The favorable cytotoxicity results can be attributed to the strong affinity of the nanocomplex for the negatively charged cancer cell membranes in conjunction with the controlled release and retention of 5-FU due to the cationic CS, which augments the swelling and drug diffusion in the acidic cancer microenvironment. CS has also been noted to protect drugs from harsh in vivo conditions and inhibit degradation, compared to free drugs that are susceptible to breakdown [
53]. CS, due to its biocompatibility, has been shown to increase the proliferation of cells in vitro [
12]. The introduction of cross-linked AuNPs in the cationic CS hydrogel positively impacted the cytotoxicity in the cancer cells, as they penetrated cell membranes due to their diminutive size and synergistically acted with the drug payload. Thus, the CS-Au-5-FU hydrogel may decrease dosage regimens and mitigate the adverse effects of prolonged treatment.

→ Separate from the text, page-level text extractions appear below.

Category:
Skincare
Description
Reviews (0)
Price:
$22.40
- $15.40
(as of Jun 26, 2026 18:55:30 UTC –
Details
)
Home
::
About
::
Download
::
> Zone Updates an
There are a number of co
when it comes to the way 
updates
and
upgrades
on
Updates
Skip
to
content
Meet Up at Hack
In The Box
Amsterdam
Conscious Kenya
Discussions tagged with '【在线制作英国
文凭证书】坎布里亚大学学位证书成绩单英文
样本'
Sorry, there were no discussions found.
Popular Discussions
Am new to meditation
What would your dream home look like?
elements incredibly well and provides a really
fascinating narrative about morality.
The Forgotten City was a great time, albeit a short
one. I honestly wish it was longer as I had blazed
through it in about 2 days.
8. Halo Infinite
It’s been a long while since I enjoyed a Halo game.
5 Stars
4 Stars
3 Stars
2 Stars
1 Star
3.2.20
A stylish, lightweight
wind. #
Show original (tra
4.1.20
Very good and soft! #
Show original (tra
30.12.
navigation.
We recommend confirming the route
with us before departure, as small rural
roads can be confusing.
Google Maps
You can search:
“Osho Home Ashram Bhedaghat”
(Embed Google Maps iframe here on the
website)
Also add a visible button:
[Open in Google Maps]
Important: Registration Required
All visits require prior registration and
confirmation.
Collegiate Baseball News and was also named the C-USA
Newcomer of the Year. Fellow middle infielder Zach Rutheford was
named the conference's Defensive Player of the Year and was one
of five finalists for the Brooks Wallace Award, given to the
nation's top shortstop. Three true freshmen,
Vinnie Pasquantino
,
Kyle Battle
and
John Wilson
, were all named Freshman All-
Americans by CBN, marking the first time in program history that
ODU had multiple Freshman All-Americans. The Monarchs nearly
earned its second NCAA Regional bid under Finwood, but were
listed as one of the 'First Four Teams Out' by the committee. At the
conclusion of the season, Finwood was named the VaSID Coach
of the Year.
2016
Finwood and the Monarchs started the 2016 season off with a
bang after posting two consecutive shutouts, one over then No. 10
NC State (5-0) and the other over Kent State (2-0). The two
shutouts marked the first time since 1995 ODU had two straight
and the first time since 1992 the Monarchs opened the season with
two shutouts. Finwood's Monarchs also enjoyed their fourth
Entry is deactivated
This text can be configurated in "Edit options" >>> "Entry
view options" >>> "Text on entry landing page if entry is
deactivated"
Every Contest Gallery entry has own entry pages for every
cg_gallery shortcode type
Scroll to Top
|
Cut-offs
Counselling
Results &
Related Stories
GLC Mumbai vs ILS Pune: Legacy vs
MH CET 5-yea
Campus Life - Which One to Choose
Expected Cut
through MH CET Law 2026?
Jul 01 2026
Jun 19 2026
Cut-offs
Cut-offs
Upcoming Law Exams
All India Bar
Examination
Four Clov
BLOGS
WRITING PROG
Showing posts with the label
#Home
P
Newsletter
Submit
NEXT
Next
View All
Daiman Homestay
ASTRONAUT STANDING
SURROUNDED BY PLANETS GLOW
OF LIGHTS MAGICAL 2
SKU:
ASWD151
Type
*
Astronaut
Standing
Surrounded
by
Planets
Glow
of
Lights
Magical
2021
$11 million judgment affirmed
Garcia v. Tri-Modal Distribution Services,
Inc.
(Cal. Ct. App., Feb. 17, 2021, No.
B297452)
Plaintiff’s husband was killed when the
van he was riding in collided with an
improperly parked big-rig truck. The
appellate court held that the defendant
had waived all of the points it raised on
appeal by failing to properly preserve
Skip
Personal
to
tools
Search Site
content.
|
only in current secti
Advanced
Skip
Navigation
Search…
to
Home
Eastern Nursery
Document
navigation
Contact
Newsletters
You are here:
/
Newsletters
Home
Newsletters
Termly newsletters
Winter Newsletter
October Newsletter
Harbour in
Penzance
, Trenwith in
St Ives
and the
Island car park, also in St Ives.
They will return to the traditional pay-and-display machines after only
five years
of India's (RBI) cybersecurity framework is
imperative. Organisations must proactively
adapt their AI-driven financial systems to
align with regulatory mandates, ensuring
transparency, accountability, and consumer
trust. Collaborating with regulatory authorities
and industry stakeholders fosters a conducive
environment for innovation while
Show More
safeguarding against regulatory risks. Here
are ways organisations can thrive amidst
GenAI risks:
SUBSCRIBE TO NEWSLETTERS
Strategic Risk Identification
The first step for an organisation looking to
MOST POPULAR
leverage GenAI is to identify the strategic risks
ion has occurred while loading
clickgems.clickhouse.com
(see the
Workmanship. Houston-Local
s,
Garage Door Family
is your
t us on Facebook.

The wound healing studies showed that cells from the edges of the wound proliferate and migrate into the center of the site of injury, facilitating re-epithelialization of the surface and restoring the skin’s barrier function. The promotion of migration is key for an optimal wound dressing material. Scratch assays are frequently employed to examine the in vitro movement of cells in response to diverse stimuli. The ECM influences cell migration in terms of both the temporal and tension scales of cell-ECM interactions, as cells detect their environment via their membrane and adapt by reorganizing cytoskeletal components [
54]. The ECM functions as a substrate for cellular adhesion, enabling cell attachment, spreading, and migration [
55]. The mechanical properties of hydrogels can also influence the capacity of cells to exert traction forces, thereby impacting migration velocity and/or mode [
56]. The disparities in cell migration between the CS and CS-Au hydrogels arise from the mechanical matrix features. The interplay between the intrinsic contractility of the cell and the ECM stiffness influences cell adhesion characteristics [
54]. Cell migration is faster in softer gels and impeded in stiffer ones [
56], substantiating the results achieved. Integrating AuNPs as cross-linkers is crucial to ensure the stability and water retention required for cellular control and application in vivo. During treatment for wound healing under adverse conditions, such as bacterial presence, the AuNPs may prove more suitable, as gold nanocarriers can adhere to bacterial membranes, causing the release of bacterial components and resulting in bacterial cell death [
12]. The findings of the scratch assay suggest that both hydrogels at reduced concentrations facilitated the migration of cells to the injury site and triggered the proliferative phase of wound healing, as evidenced by the complete closure of the cell monolayer.